Bug #24224
closedThe cluster does not go into the OK state
0%
Description
I have a test cluster Ceph in a virtual environment.
cluster: id: 22d6464d-f137-423e-b8aa-bec5e9219755 health: HEALTH_OK services: mon: 3 daemons, quorum cn1,cn2,cn3 mgr: cn1(active) osd: 12 osds: 12 up, 12 in data: pools: 1 pools, 256 pgs objects: 5 objects, 487 kB usage: 61914 MB used, 60845 MB / 119 GB avail pgs: 256 active+clean
$ ceph versions
{ "mon": { "ceph version 12.2.5 (cad919881333ac92274171586c827e01f554a70a) luminous (stable)": 3 }, "mgr": { "ceph version 12.2.5 (cad919881333ac92274171586c827e01f554a70a) luminous (stable)": 1 }, "osd": { "ceph version 12.2.5 (cad919881333ac92274171586c827e01f554a70a) luminous (stable)": 12 }, "mds": {}, "overall": { "ceph version 12.2.5 (cad919881333ac92274171586c827e01f554a70a) luminous (stable)": 16 } }
I created a hierarchy using commands
$ ceph osd crush add-bucket rack1 rack
$ ceph osd crush add-bucket rack2 rack
$ ceph osd crush move cn1 rack=rack1
...
Final configuration$ ceph osd tree
ID CLASS WEIGHT TYPE NAME STATUS REWEIGHT PRI-AFF -1 0.11755 root default -15 0.05878 rack rack1 -2 0.01959 host cn1 0 hdd 0.00980 osd.0 up 1.00000 1.00000 1 hdd 0.00980 osd.1 up 1.00000 1.00000 -4 0.01959 host cn3 4 hdd 0.00980 osd.4 up 1.00000 1.00000 5 hdd 0.00980 osd.5 up 1.00000 1.00000 -6 0.01959 host cn5 8 hdd 0.00980 osd.8 up 1.00000 1.00000 9 hdd 0.00980 osd.9 up 1.00000 1.00000 -16 0.05878 rack rack2 -3 0.01959 host cn2 2 hdd 0.00980 osd.2 up 1.00000 1.00000 3 hdd 0.00980 osd.3 up 1.00000 1.00000 -5 0.01959 host cn4 6 hdd 0.00980 osd.6 up 1.00000 1.00000 7 hdd 0.00980 osd.7 up 1.00000 1.00000 -7 0.01959 host cn6 10 hdd 0.00980 osd.10 up 1.00000 1.00000 11 hdd 0.00980 osd.11 up 1.00000 1.00000
The current rule - "replicated_ruleset" with type:host
I created a new rule with a point of failure - "rack".
$ ceph osd crush rule create-replicated RackStar default rack
$ ceph osd pool set rbd crush_rule RackStar
set pool 0 crush_rule to RackStar
$ ceph osd dump | grep rule
pool 0 'rbd' replicated size 3 min_size 2 crush_rule 1 object_hash rjenkins pg_num 256 pgp_num 256 last_change 291 flags hashpspool stripe_width 0 application rbd
My cluster does not go into the state "HEALTH_OK". I rebooted all the server's in my cluster, but the problem does not disappear.
cluster: id: 22d6464d-f137-423e-b8aa-bec5e9219755 health: HEALTH_WARN 2/6 objects misplaced (33.333%) services: mon: 3 daemons, quorum cn1,cn2,cn3 mgr: cn1(active) osd: 12 osds: 12 up, 12 in; 256 remapped pgs data: pools: 1 pools, 256 pgs objects: 2 objects, 19 bytes usage: 61918 MB used, 60841 MB / 119 GB avail pgs: 2/6 objects misplaced (33.333%) 256 active+clean+remapped
video shows the problem in more detail [[https://youtu.be/UtM7vItjsWY]]

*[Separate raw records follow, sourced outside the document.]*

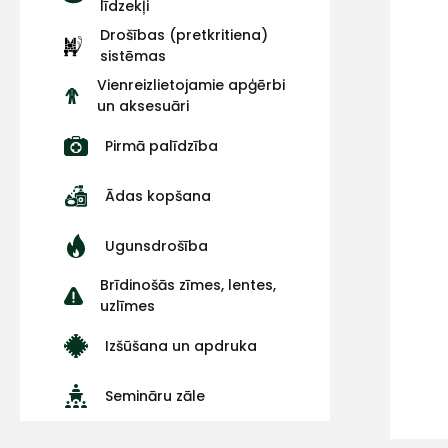
līdzekļi
Drošības (pretkritiena)
sistēmas
Vienreizlietojamie apģērbi
un aksesuāri
Pirmā palīdzība
Ādas kopšana
Ugunsdrošība
Brīdinošās zīmes, lentes,
uzlīmes
Izšūšana un apdruka
Semināru zāle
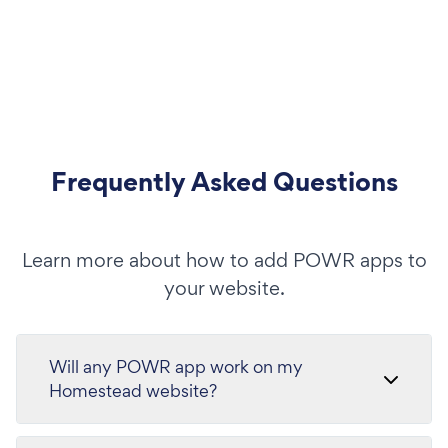
Frequently Asked Questions
Learn more about how to add POWR apps to
your website.
Will any POWR app work on my
Homestead website?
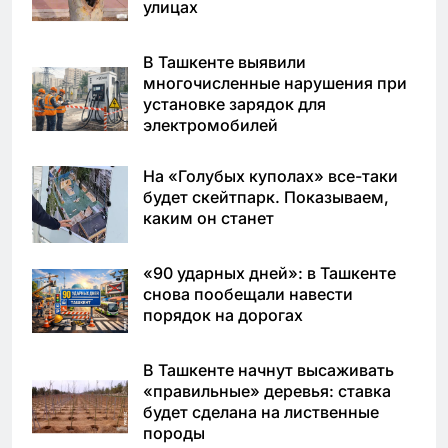
улицах
В Ташкенте выявили
многочисленные нарушения при
установке зарядок для
электромобилей
На «Голубых куполах» все-таки
будет скейтпарк. Показываем,
каким он станет
«90 ударных дней»: в Ташкенте
снова пообещали навести
порядок на дорогах
В Ташкенте начнут высаживать
«правильные» деревья: ставка
будет сделана на лиственные
породы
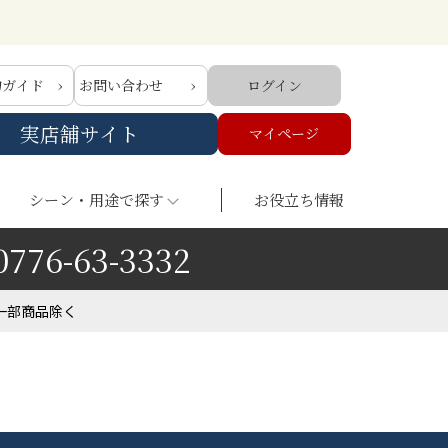
物ガイド
お問い合わせ
ログイン
実店舗サイト
マイページ
シーン・用途で探す
お役立ち情報
0776-63-3332
一部商品除く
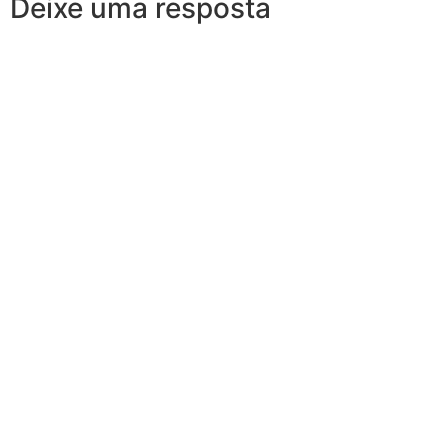
Deixe uma resposta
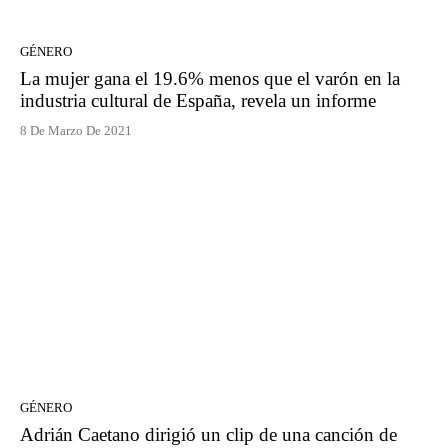
GÉNERO
La mujer gana el 19.6% menos que el varón en la
industria cultural de España, revela un informe
8 De Marzo De 2021
GÉNERO
Adrián Caetano dirigió un clip de una canción de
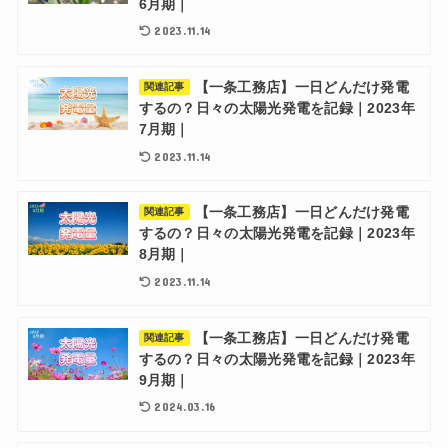
6月期｜
2023.11.14
【一条工務店】一日どんだけ発電
関連記事
するの？日々の太陽光発電を記録｜2023年
7月期｜
2023.11.14
【一条工務店】一日どんだけ発電
関連記事
するの？日々の太陽光発電を記録｜2023年
8月期｜
2023.11.14
【一条工務店】一日どんだけ発電
関連記事
するの？日々の太陽光発電を記録｜2023年
9月期｜
2024.03.16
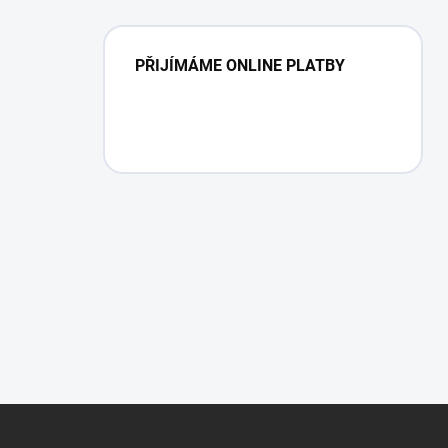
PŘIJÍMÁME ONLINE PLATBY
Z
á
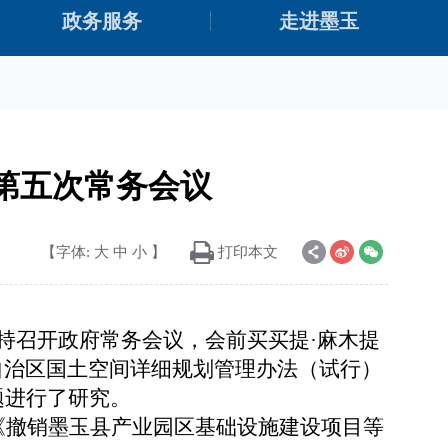
政务服务
走进墨玉
年第五次常务会议
【字体:
大
中
小
】
打印本文
主持召开政府常务会议，会前买买提·麻木提
自治区国土空间详细规划管理办法（试行）
题进行了研究。
《
撤销墨玉县产业园区基础设施建设项目等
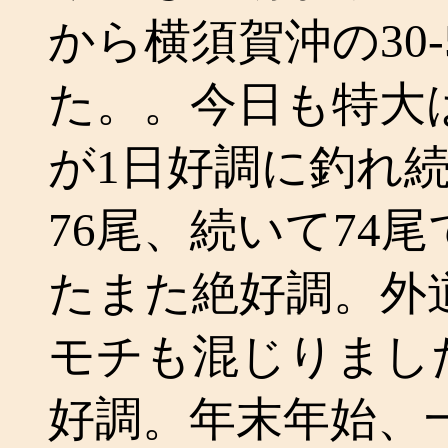
から横須賀沖の30
た。。今日も特大
が1日好調に釣れ続き
76尾、続いて74
たまた絶好調。外
モチも混じりまし
好調。年末年始、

Updated by John Spray almost 6 years ago
- Status changed from New to Closed
Thanks for the comprehensive information. In this case, you've created a rule that requests each copy is on a separate rack, and a pool that requires three copies. However, you only have two racks, so Ceph can't satisfy that -- you'd need a third rack to have three copies on separate racks.
If what you really want is two copies on one rack and one copy on another rack, then you can construct a slightly more complicated rule to do that -- ask on ceph-users for advice.